Make Way for Lucia
Information
- Date
- 31st May 2013
- Society
- Poulner Players
- Venue
- Poulner Church Hall
- Type of Production
- Play
- Director
- Tim Schuler
E F Benson’s Mapp and Lucia novels were written in the 1920s and 30s. It’s a very gentle form of character comedy, based on the rivalry of the two women, Miss Mapp (played here by Sally White) who is renting her house to Lucia (Janet West). Essentially, they are competing for the affection of the local community whilst perpetually trying to humiliate one another. The local community, augmented by Lucia’s artistic friend, Georgie Pillson (Steven Reynolds), were a nicely varied assortment of cameo roles, all given individual mannerisms, such as Diva Plaistow (Rita McDermott) devouring chocolate and the vicar’s wife (Julie Lax) giggling into a handkerchief. Vying for Lucia’s affection was Major Benji Flint played admirably by John West who, at one point managed the difficult feat of acting drunk whilst maintaining his officer’s accent.
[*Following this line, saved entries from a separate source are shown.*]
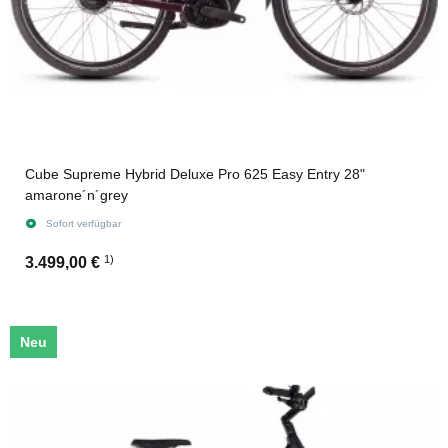
Cube Supreme Hybrid Deluxe Pro 625 Easy Entry 28"
amarone´n´grey
Sofort verfügbar
1)
3.499,00 €
Neu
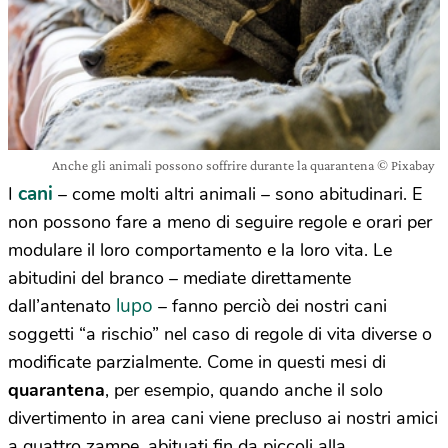
Anche gli animali possono soffrire durante la quarantena © Pixabay
cani
I
– come molti altri animali – sono abitudinari. E
non possono fare a meno di seguire regole e orari per
modulare il loro comportamento e la loro vita. Le
abitudini del branco – mediate direttamente
lupo
dall’antenato
– fanno perciò dei nostri cani
soggetti “a rischio” nel caso di regole di vita diverse o
modificate parzialmente. Come in questi mesi di
quarantena
, per esempio, quando anche il solo
divertimento in area cani viene precluso ai nostri amici
a quattro zampe, abituati fin da piccoli alla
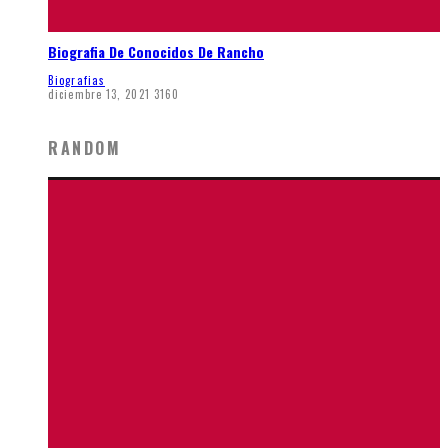
Biografia De Conocidos De Rancho
Biografias
diciembre 13, 2021
3160
RANDOM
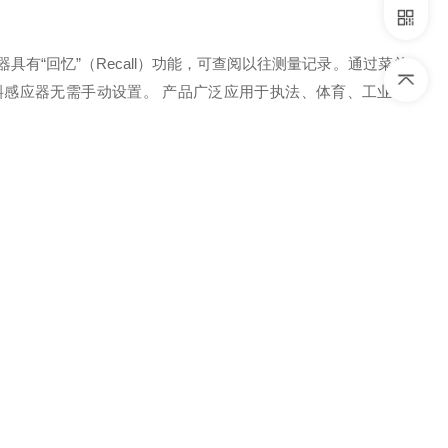
有“回忆”（Recall）功能，可查阅以往测量记录。通过菜单
斜感应器无需手动设置。
产品广泛应用于执法、体育、工业生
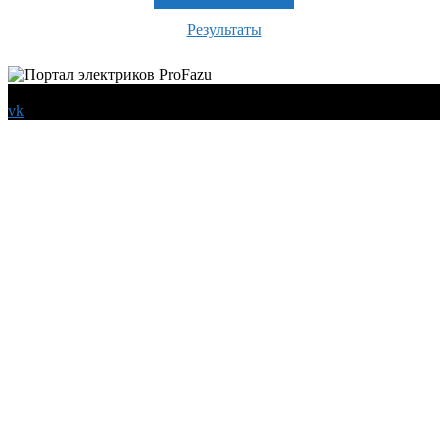
Результаты
© 2026 Все права защищены
vk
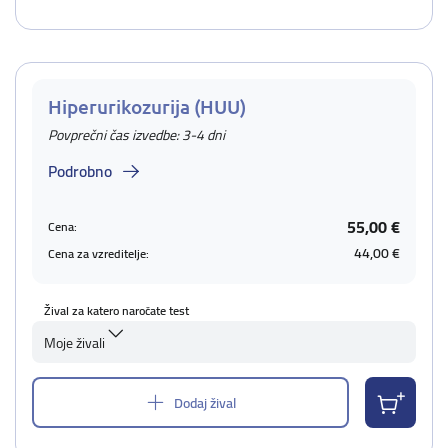
Hiperurikozurija (HUU)
Povprečni čas izvedbe: 3-4 dni
Podrobno
55,00 €
Cena:
44,00 €
Cena za vzreditelje:
Žival za katero naročate test
Moje živali
Dodaj žival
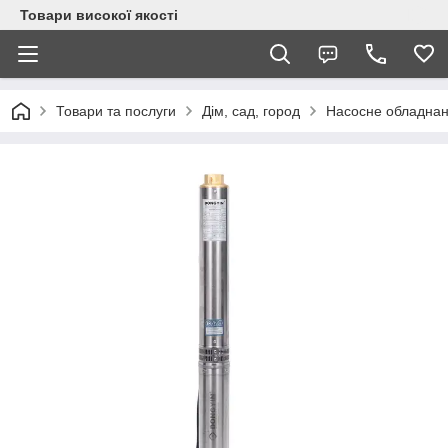
Товари високої якості
Товари та послуги
Дім, сад, город
Насосне обладна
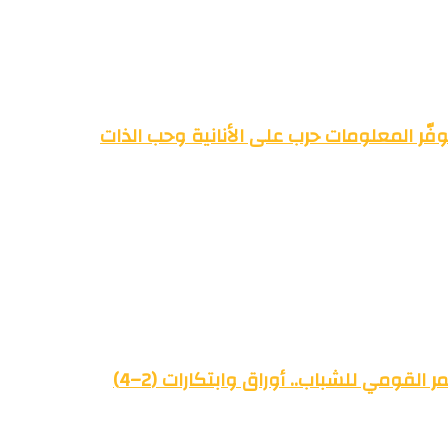
فّر المعلومات حرب على الأنانية وحب الذات
القومي للشباب.. أوراق وابتكارات (2–4)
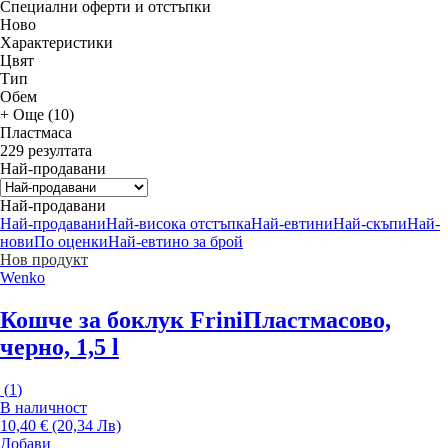
Специални оферти и отстъпки
Новo
Характеристики
Цвят
Тип
Обем
+ Още (10)
Пластмаса
229 резултата
Най-продавани
Най-продавани
Най-продавани
Най-висока отстъпка
Най-евтини
Най-скъпи
Най-
нови
По оценки
Най-евтино за брой
Нов продукт
Wenko
Кошче за боклук Frini
Пластмасово,
черно, 1,5 l
(
1
)
В наличност
10,40 € (20,34 Лв)
Добави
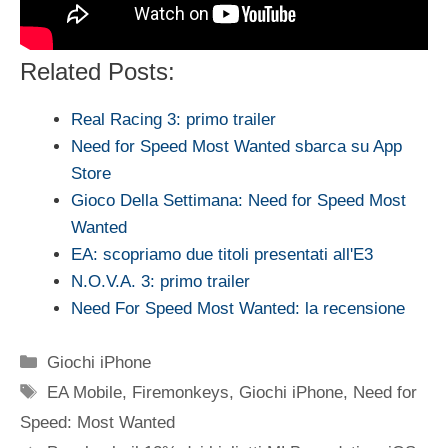
Related Posts:
Real Racing 3: primo trailer
Need for Speed Most Wanted sbarca su App
Store
Gioco Della Settimana: Need for Speed Most
Wanted
EA: scopriamo due titoli presentati all'E3
N.O.V.A. 3: primo trailer
Need For Speed Most Wanted: la recensione
Categorie
Giochi iPhone
Tag
EA Mobile
,
Firemonkeys
,
Giochi iPhone
,
Need for
Speed: Most Wanted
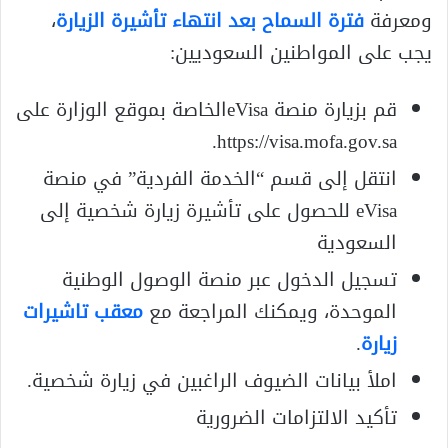
ومعرفة
فترة السماح بعد انتهاء تأشيرة الزيارة
،
يجب على المواطنين السعوديين:
قم بزيارة منصة eVisaالخاصة بموقع الوزارة على
https://visa.mofa.gov.sa.
انتقل إلى قسم “الخدمة الفردية” في منصة
eVisa للحصول على تأشيرة زيارة شخصية إلى
السعودية
تسجيل الدخول عبر منصة الوصول الوطنية
الموحدة، ويمكنك المراجعة مع
معقب تاشيرات
زيارة
.
املأ بيانات الضيوف الراغبين في زيارة شخصية.
تأكيد الالتزامات الضرورية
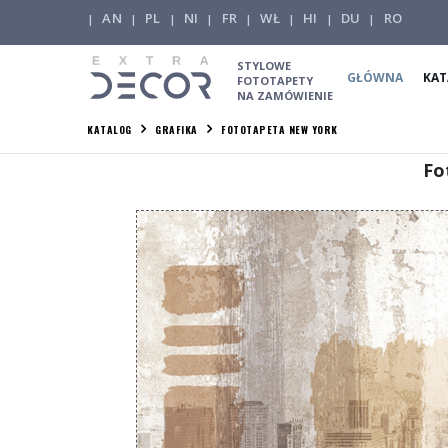
AN
PL
NI
FR
WŁ
HI
DU
RO
|
|
|
|
|
|
|
|
STYLOWE
GŁÓWNA
KAT
FOTOTAPETY
NA ZAMÓWIENIE
KATALOG
GRAFIKA
FOTOTAPETA NEW YORK
Fo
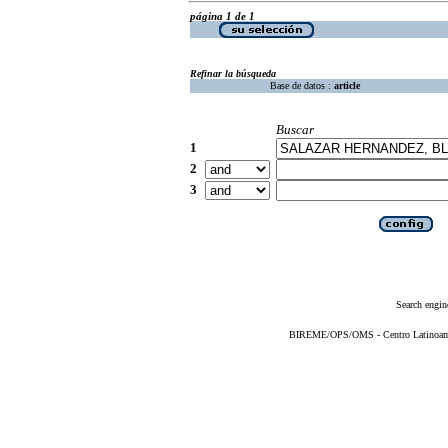
página 1 de 1
Refinar la búsqueda
Base de datos :
article
Buscar
1
2
3
Search engin
BIREME/OPS/OMS - Centro Latinoameri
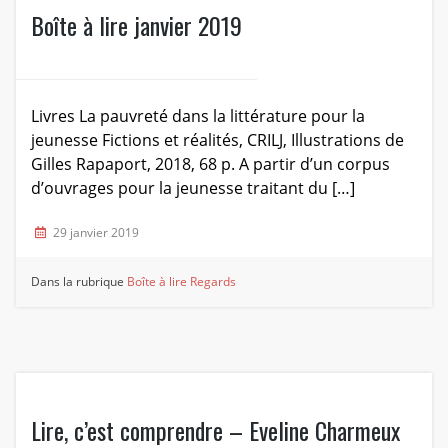
Boîte à lire janvier 2019
Livres La pauvreté dans la littérature pour la
jeunesse Fictions et réalités, CRILJ, Illustrations de
Gilles Rapaport, 2018, 68 p. A partir d’un corpus
d’ouvrages pour la jeunesse traitant du […]
29 janvier 2019
Dans la rubrique
Boîte à lire
Regards
Lire, c’est comprendre – Eveline Charmeux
There were lots of costume changes through the piece - particularly for Lucia, including one point where she entered dressed as Elizabeth I, after a garden party at which her coterie had taken part in “tableaux vivants” - a sort of costumed drama without the drama (which is mercifully out of fashion). These changes left gaps between the scenes which were filled by Lucia’s housekeeper, Grosvenor (played with a Jeeves-like dignity by Marilyn Conway) dressing the set for the next scene as if she were tidying the house. Very neatly done.
It may be that the pace of comedy has changed, but I felt that the script was slightly over-written. For example, when Lucia instructed Grosvenor to put the chain on the front door, the audience laughed. We all knew that the purpose was to keep Miss Mapp from indulging her habit of entering unannounced, so the next line of the script, explained the joke, was unnecessary. However, the result of the set-up was brilliant. Mapp bursts in, breaking the chain. When I caught a brief word with Tim Schuler in the interval, he said that the set had been designed with that entrance in mind; from the audience perspective, we were looking into a reception room, with chaise longue and grand piano. Upstage, the open arch to the hallway was flanked by pillars and half-walls, forming windows onto the corridor. Two false doors gave the impression of a large house, whilst character entrances marked the kitchen and dining room to be off stage right, and the front door stage left. Thus when Mapp broke the chain on the front door, the audience looked through into the hall and saw her explode into view uncontrolledly, ending up sprawled in the central doorway. (An inelegant entrance elegantly achieved!)